====== Provided information

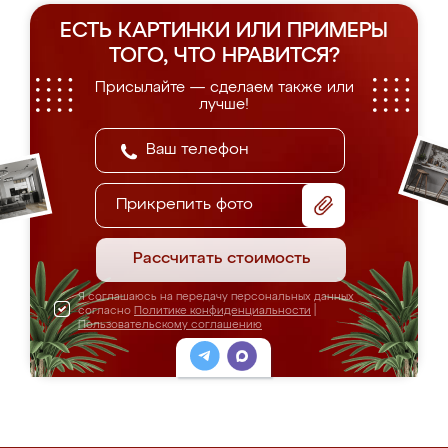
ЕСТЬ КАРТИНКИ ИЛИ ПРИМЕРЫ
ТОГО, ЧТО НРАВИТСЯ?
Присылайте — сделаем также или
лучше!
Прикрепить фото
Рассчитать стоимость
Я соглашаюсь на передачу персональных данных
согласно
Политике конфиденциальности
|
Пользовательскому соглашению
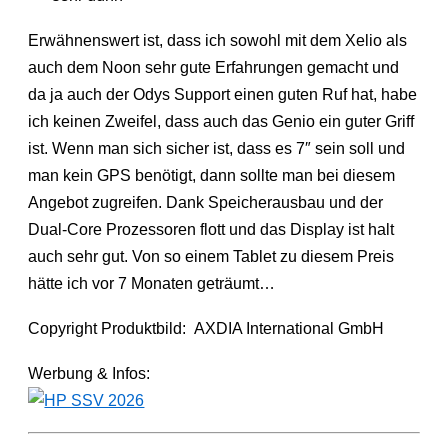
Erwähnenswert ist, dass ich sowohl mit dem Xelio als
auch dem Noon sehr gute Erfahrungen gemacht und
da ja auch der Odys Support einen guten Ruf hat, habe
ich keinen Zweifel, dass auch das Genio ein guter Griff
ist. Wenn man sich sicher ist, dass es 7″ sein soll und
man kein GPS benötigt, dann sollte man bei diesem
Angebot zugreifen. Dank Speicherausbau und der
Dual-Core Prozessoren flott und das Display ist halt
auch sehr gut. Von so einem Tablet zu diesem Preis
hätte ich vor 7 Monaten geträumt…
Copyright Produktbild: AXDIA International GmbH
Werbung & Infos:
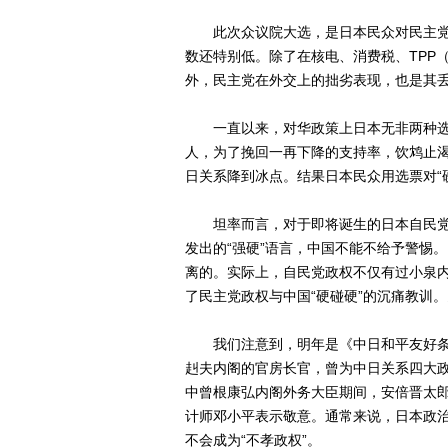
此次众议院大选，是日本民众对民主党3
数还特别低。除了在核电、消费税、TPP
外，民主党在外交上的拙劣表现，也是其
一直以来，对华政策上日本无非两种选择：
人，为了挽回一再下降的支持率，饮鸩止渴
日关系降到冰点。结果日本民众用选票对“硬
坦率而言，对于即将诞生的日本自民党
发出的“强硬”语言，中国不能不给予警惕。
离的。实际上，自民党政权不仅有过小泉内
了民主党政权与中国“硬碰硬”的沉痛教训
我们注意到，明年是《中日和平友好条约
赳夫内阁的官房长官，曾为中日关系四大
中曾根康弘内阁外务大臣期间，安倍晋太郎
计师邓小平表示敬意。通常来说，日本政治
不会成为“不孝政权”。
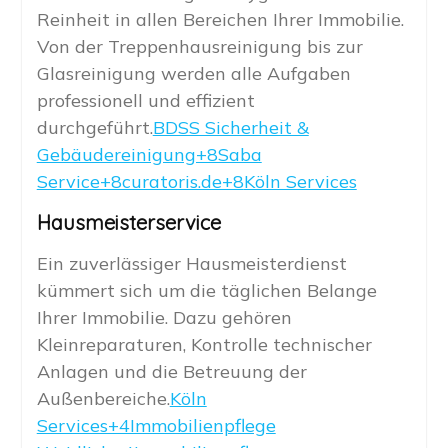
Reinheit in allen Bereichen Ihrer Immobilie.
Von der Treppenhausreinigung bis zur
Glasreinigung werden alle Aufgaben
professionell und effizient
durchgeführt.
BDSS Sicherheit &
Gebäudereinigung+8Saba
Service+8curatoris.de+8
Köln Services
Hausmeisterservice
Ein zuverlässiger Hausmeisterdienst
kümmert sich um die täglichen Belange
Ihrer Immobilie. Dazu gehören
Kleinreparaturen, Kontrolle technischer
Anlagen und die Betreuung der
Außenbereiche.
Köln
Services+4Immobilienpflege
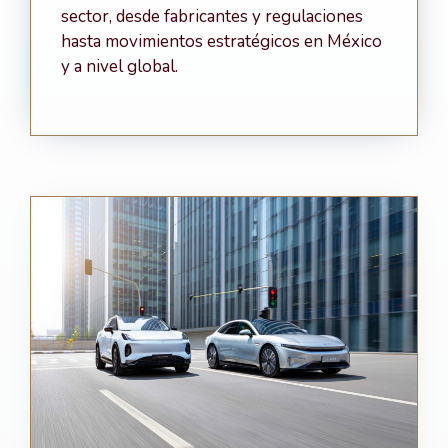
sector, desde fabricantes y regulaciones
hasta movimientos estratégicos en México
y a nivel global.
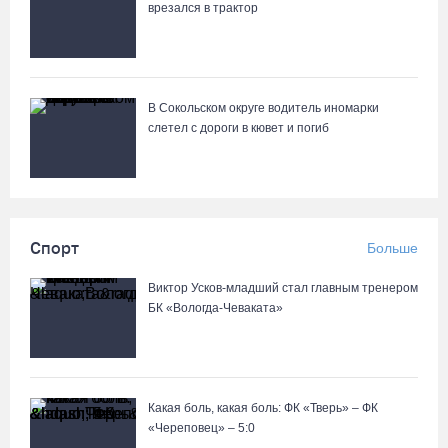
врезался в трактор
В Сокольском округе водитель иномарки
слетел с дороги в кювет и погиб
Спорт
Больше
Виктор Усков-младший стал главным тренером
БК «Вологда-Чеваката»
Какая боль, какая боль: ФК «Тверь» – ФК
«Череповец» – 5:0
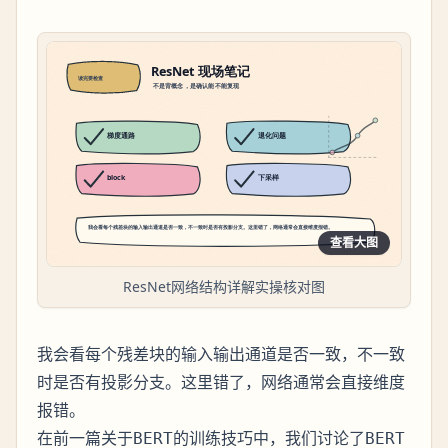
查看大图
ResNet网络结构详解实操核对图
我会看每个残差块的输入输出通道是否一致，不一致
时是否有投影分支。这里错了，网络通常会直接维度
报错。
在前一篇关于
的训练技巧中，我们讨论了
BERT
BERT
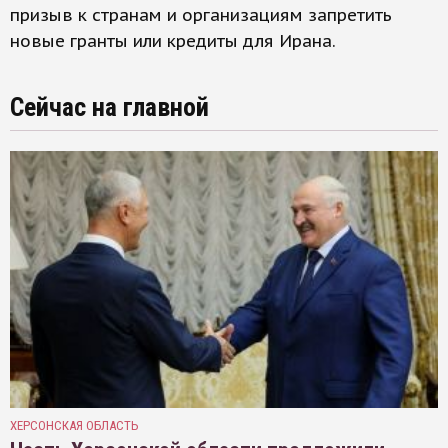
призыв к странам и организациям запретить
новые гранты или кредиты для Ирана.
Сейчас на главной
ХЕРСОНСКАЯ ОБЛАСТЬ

============
====== Provided information

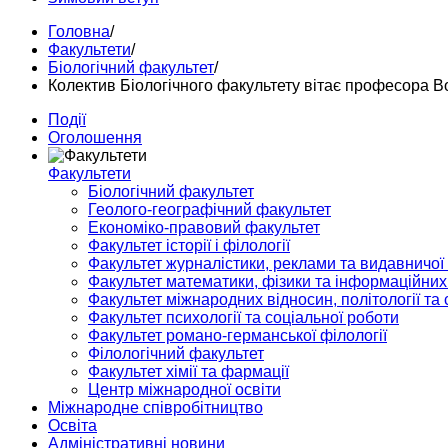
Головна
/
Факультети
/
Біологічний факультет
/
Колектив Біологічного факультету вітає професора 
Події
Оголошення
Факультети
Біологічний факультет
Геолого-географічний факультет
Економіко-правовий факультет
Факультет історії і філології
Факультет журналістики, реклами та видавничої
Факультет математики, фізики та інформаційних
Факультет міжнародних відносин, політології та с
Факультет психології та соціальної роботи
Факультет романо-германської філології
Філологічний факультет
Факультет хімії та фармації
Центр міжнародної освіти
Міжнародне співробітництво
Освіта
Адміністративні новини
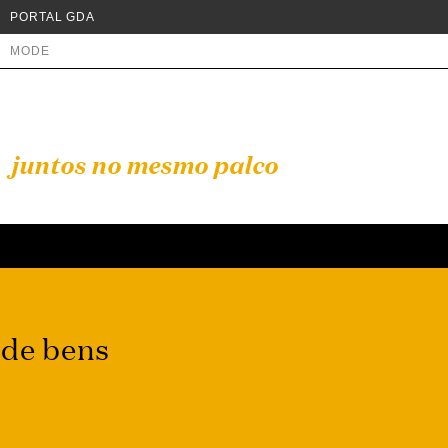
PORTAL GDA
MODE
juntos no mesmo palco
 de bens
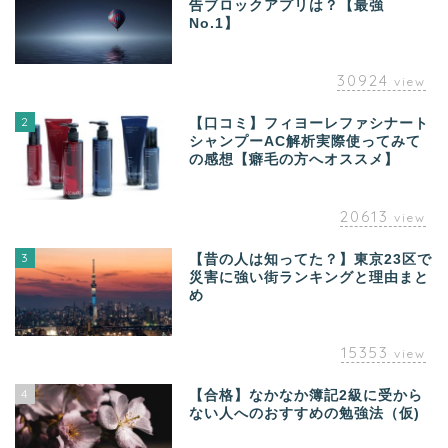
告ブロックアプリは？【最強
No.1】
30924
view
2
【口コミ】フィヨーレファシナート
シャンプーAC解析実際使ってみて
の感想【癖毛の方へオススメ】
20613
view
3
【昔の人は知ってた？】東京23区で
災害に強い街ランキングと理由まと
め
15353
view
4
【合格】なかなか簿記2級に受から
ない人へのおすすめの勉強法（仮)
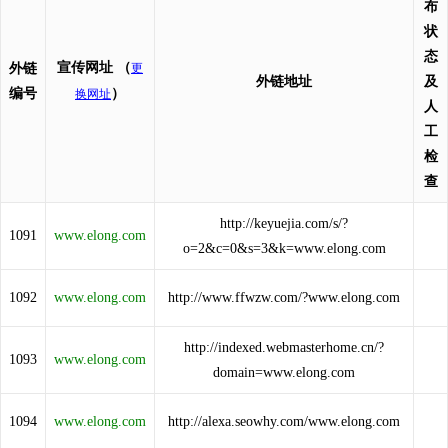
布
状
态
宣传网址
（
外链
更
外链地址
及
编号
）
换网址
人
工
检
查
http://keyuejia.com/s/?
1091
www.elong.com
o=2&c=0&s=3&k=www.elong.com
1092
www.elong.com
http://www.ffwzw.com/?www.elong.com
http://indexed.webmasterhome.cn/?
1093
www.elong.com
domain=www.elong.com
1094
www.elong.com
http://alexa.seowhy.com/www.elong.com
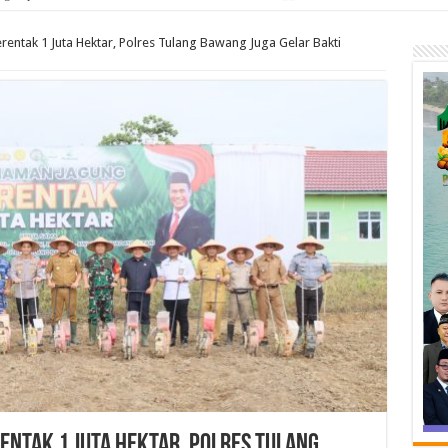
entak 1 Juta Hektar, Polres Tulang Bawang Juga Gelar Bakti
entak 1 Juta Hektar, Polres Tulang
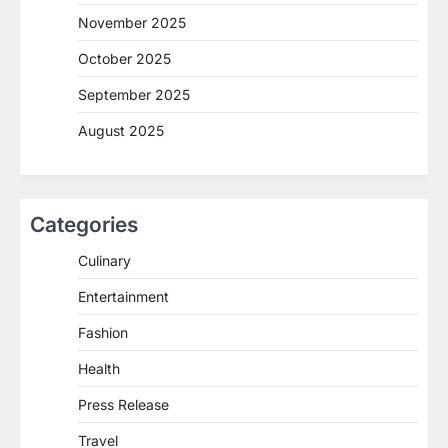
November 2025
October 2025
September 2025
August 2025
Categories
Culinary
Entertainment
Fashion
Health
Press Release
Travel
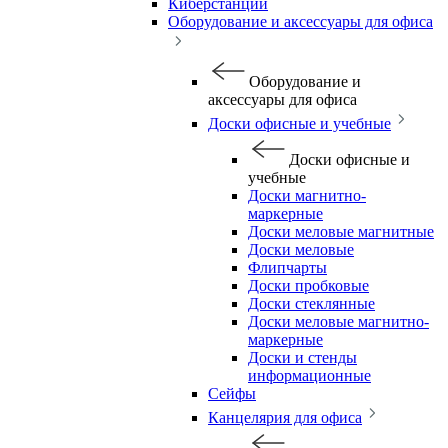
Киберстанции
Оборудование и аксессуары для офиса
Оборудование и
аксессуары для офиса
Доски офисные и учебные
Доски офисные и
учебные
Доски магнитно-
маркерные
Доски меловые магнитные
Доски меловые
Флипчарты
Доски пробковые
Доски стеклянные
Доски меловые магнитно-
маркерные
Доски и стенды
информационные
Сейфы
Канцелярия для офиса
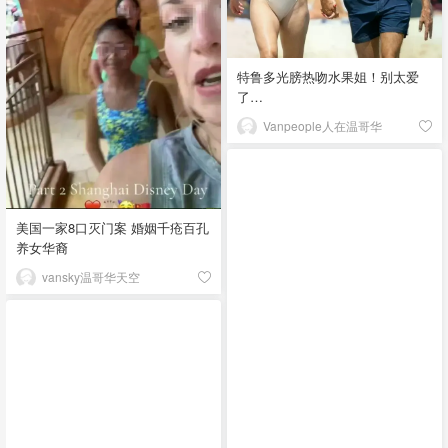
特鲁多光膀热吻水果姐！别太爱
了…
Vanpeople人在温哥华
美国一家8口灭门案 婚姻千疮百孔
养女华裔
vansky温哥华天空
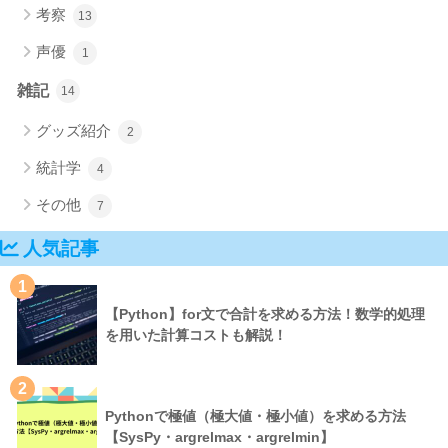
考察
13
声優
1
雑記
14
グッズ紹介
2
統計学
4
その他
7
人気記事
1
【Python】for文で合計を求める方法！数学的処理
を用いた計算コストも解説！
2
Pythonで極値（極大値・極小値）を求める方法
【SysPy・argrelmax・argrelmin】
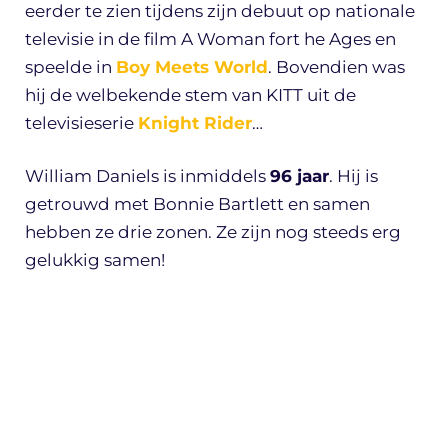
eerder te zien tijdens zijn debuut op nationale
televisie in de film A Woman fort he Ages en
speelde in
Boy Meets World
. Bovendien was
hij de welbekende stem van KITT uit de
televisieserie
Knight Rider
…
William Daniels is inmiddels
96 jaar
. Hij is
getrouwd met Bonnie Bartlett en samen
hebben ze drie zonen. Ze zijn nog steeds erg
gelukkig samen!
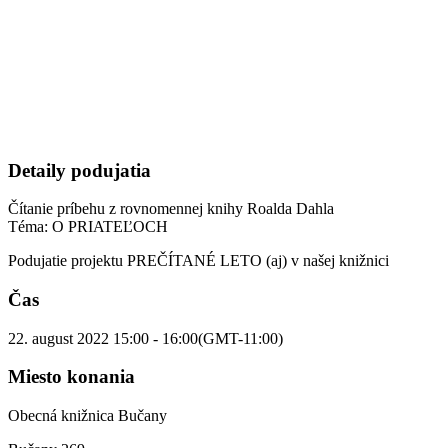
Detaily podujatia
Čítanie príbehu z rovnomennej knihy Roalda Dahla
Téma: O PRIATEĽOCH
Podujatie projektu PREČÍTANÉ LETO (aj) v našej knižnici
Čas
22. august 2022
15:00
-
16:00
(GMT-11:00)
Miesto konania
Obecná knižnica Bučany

============
====== Provided information

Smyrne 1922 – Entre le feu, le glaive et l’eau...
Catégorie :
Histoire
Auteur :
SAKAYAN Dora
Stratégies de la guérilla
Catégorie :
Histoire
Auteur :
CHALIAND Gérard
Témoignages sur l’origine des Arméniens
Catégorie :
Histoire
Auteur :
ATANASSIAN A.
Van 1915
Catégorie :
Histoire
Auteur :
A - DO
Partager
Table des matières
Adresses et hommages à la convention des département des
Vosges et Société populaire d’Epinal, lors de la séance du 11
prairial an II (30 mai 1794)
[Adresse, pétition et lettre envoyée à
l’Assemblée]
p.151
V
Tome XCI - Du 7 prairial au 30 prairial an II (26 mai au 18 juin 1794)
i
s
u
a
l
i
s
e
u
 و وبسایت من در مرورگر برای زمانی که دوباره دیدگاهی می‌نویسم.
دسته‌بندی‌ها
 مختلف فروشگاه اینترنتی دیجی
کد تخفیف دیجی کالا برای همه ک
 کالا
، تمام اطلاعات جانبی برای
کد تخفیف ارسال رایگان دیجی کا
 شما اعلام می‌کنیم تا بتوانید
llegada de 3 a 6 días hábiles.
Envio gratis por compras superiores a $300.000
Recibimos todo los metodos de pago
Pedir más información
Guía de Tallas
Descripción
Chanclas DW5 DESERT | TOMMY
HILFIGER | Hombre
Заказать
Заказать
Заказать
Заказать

============

Go through the listing above, and whenever a line holds the word "Оборудование", copy it.

Оборудование и аксессуары для офиса
Оборудование и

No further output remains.